> **TRY IT**: Please give back each line of the material unchanged, but without the images.
= Beginning of Section =
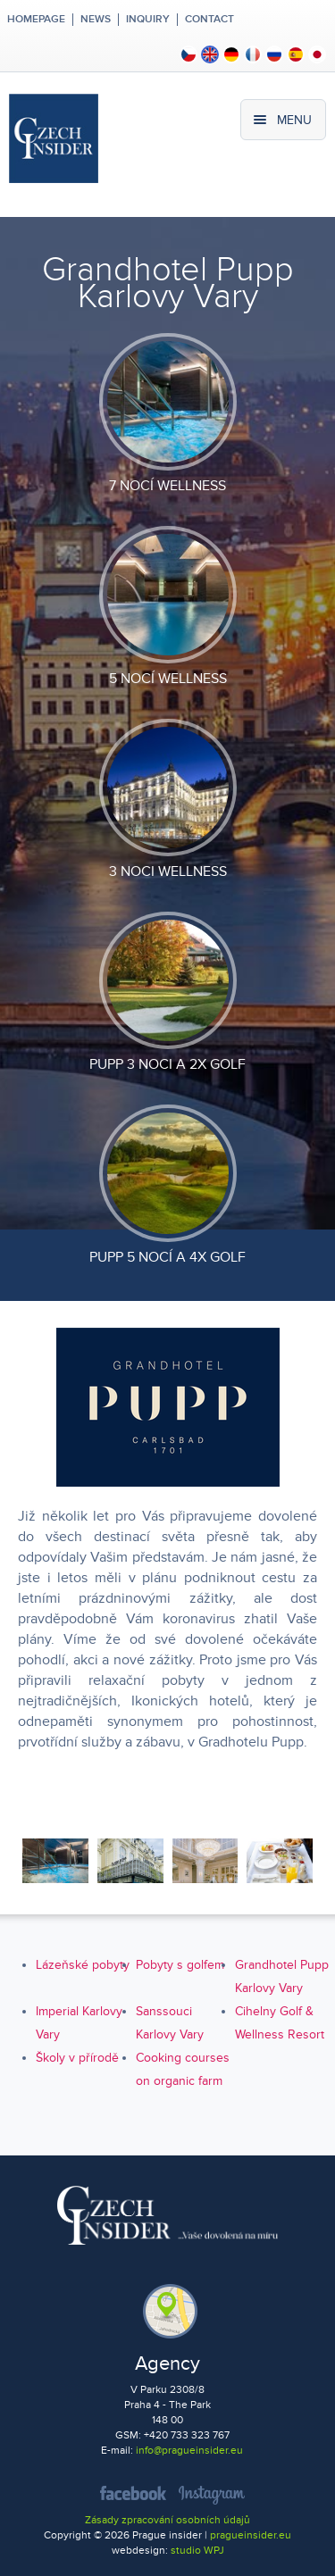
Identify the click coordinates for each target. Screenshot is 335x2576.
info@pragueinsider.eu (189, 2450)
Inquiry (148, 19)
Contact (209, 19)
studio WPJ (197, 2550)
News (95, 19)
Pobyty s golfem (180, 1964)
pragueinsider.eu (250, 2535)
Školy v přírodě (77, 2057)
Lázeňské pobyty (83, 1964)
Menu (294, 120)
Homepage (36, 19)
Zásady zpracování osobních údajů (167, 2520)
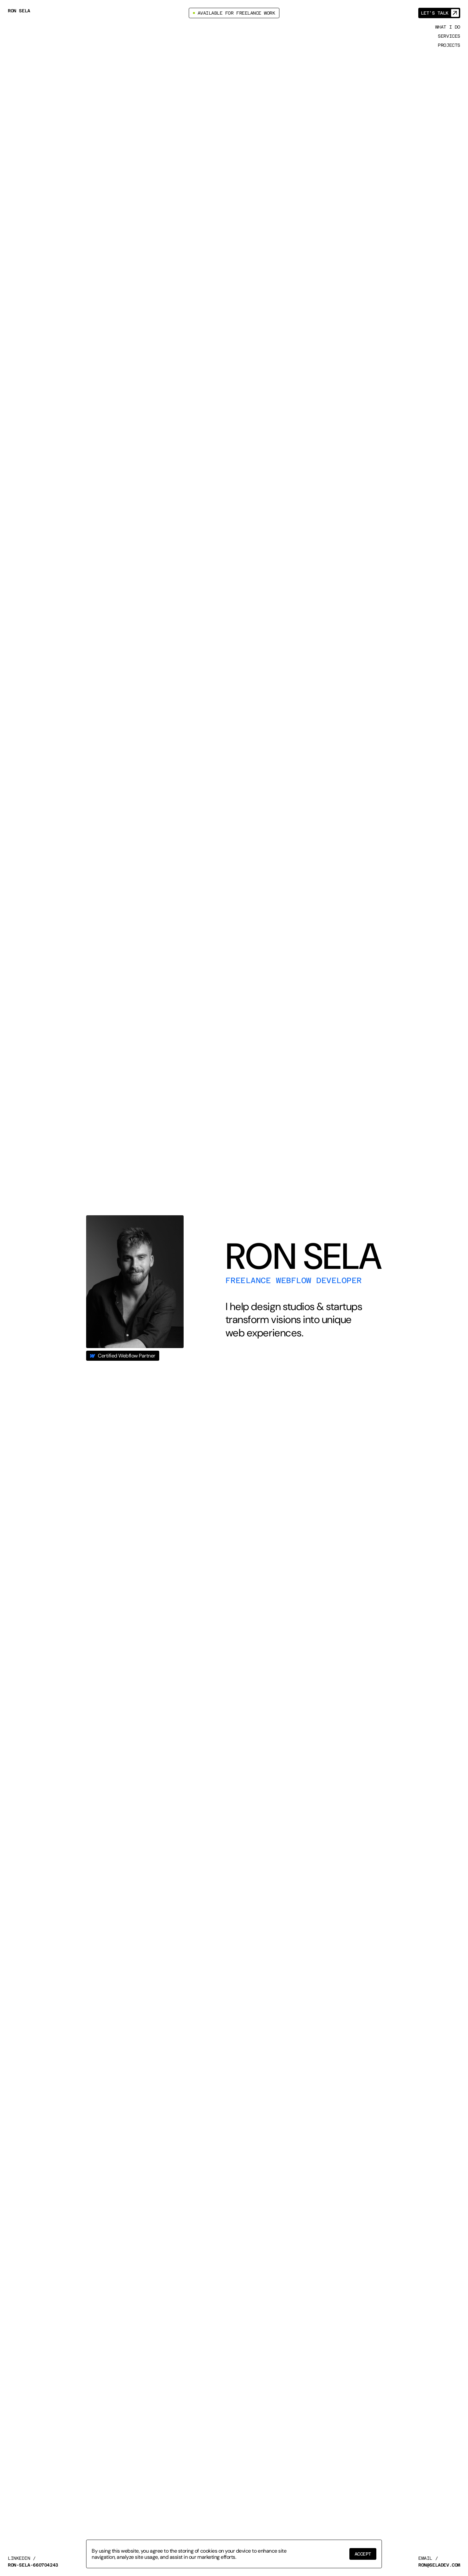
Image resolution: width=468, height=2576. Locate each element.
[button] (362, 2554)
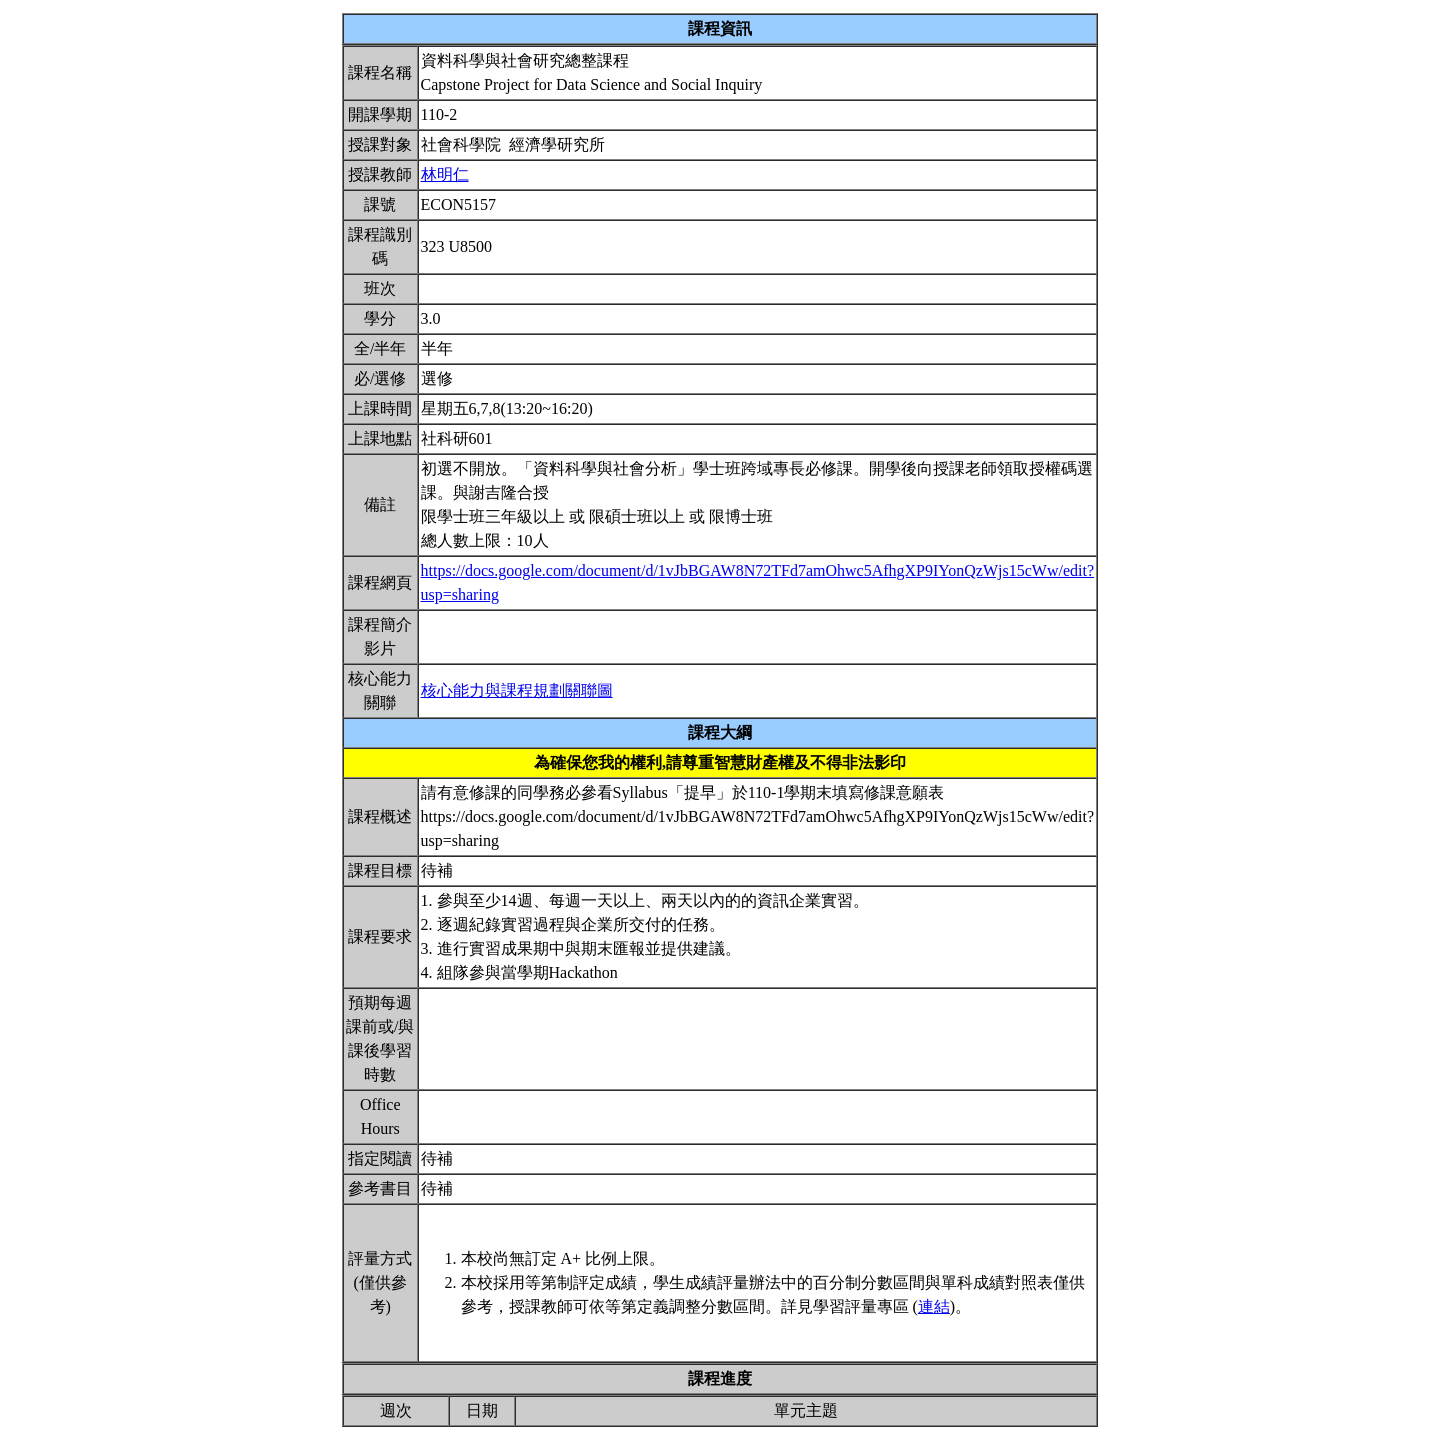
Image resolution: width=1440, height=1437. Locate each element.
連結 (934, 1306)
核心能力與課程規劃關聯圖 (517, 690)
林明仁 (445, 174)
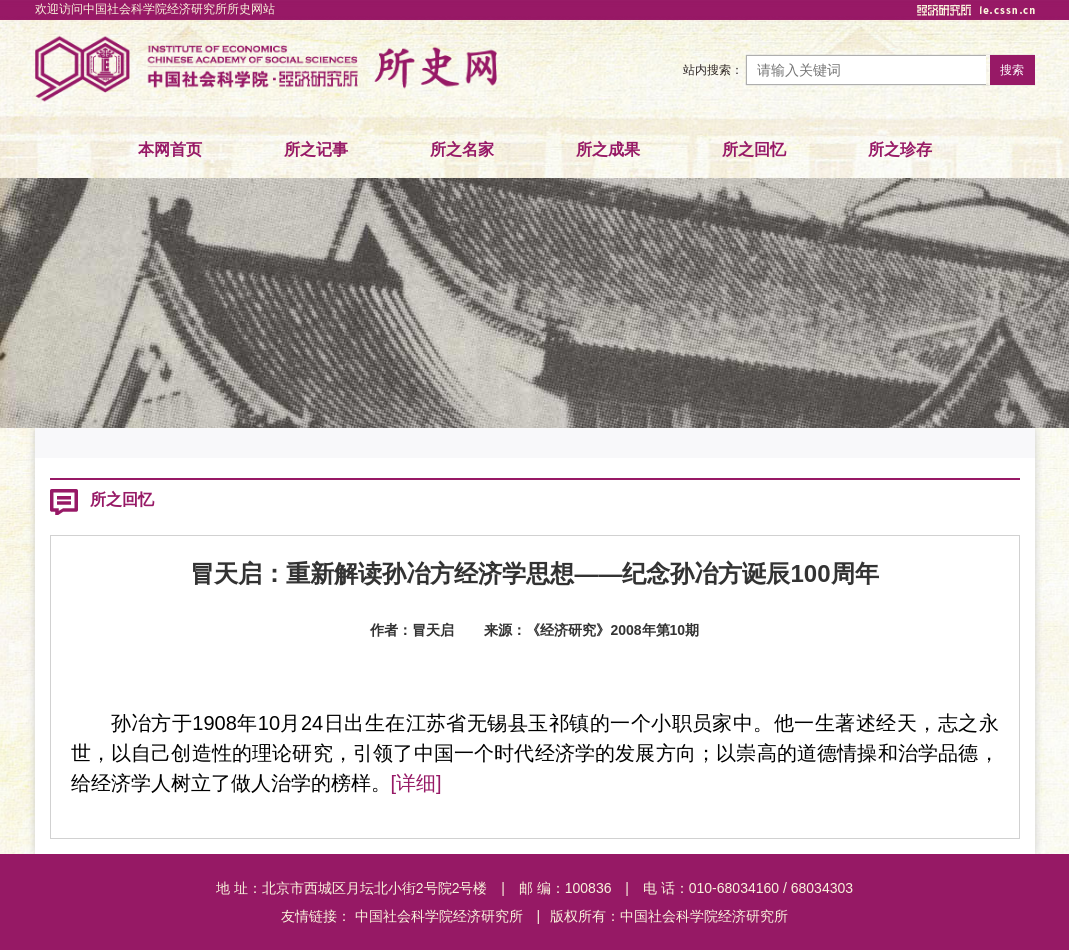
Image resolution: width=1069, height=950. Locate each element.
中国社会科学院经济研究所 (439, 916)
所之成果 (608, 149)
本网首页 (170, 149)
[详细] (416, 783)
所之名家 (462, 149)
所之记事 (316, 149)
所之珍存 (900, 149)
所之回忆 (754, 149)
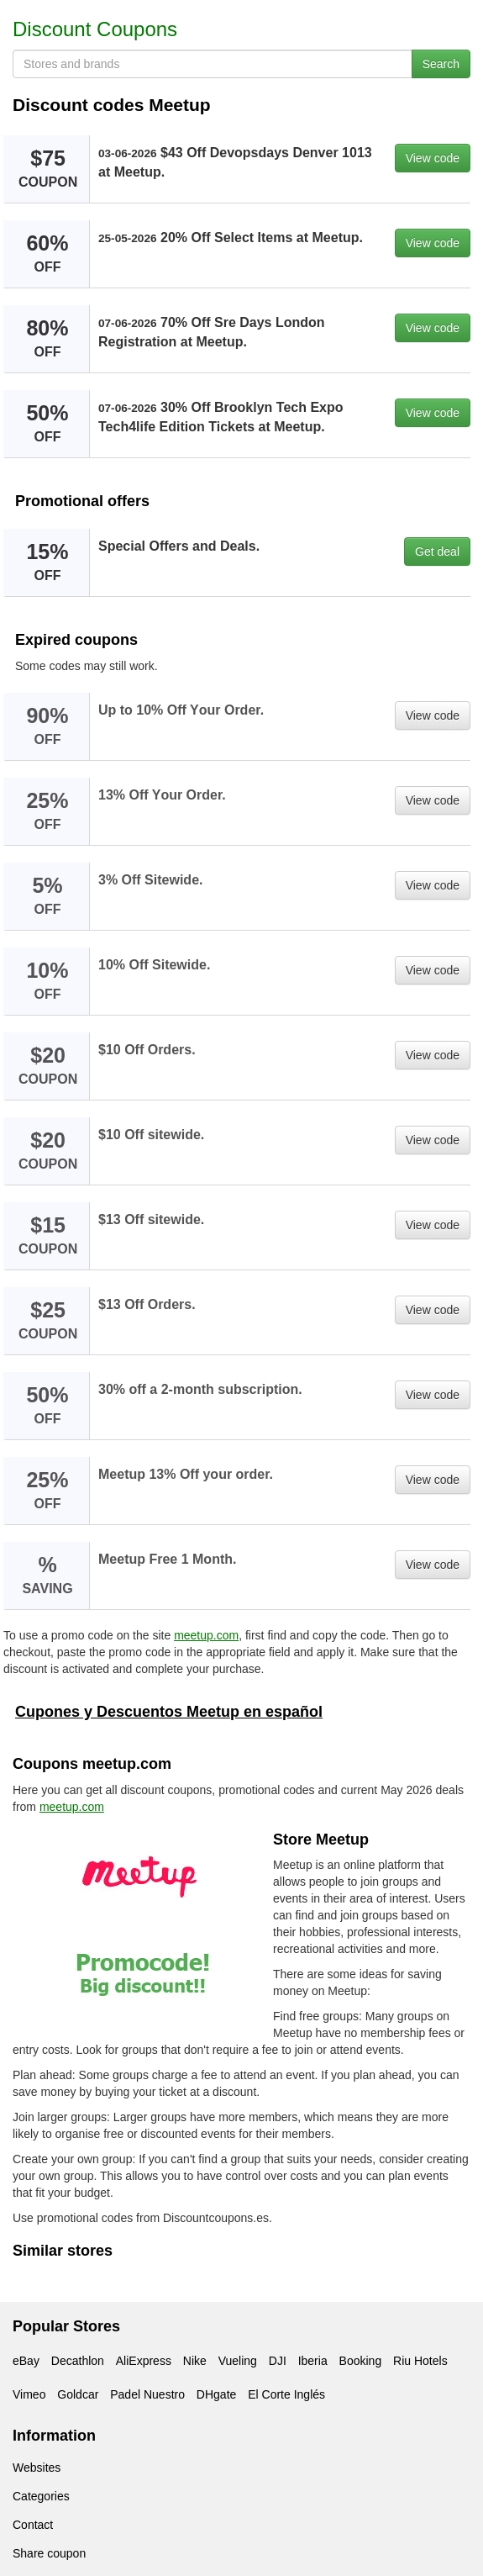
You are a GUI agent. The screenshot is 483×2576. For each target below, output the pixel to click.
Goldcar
= End of Section =
> **FINISHED EXERCISE**:
Identify the click coordinates for each target. Screenshot is 335x2576.
info@pragueinsider.eu (189, 2450)
Inquiry (148, 19)
Contact (209, 19)
studio WPJ (197, 2550)
News (95, 19)
Pobyty s golfem (180, 1964)
pragueinsider.eu (250, 2535)
Školy v přírodě (77, 2057)
Lázeňské pobyty (83, 1964)
Menu (294, 120)
Homepage (36, 19)
Zásady zpracování osobních údajů (167, 2520)
Image resolution: width=468, height=2576. Locate each element.
[button] (362, 2554)
Image resolution: width=1440, height=1437. Locate each element.
連結 (934, 1306)
核心能力與課程規劃關聯圖 (517, 690)
林明仁 (445, 174)
Image resolution: width=1069, height=950. Locate each element.
中国社会科学院经济研究所 (439, 916)
所之成果 (608, 149)
本网首页 (170, 149)
[详细] (416, 783)
所之名家 (462, 149)
所之记事 (316, 149)
所之珍存 (900, 149)
所之回忆 (754, 149)
You are a GUI agent. The screenshot is 483×2576. For each target below, output the pixel to click.
Goldcar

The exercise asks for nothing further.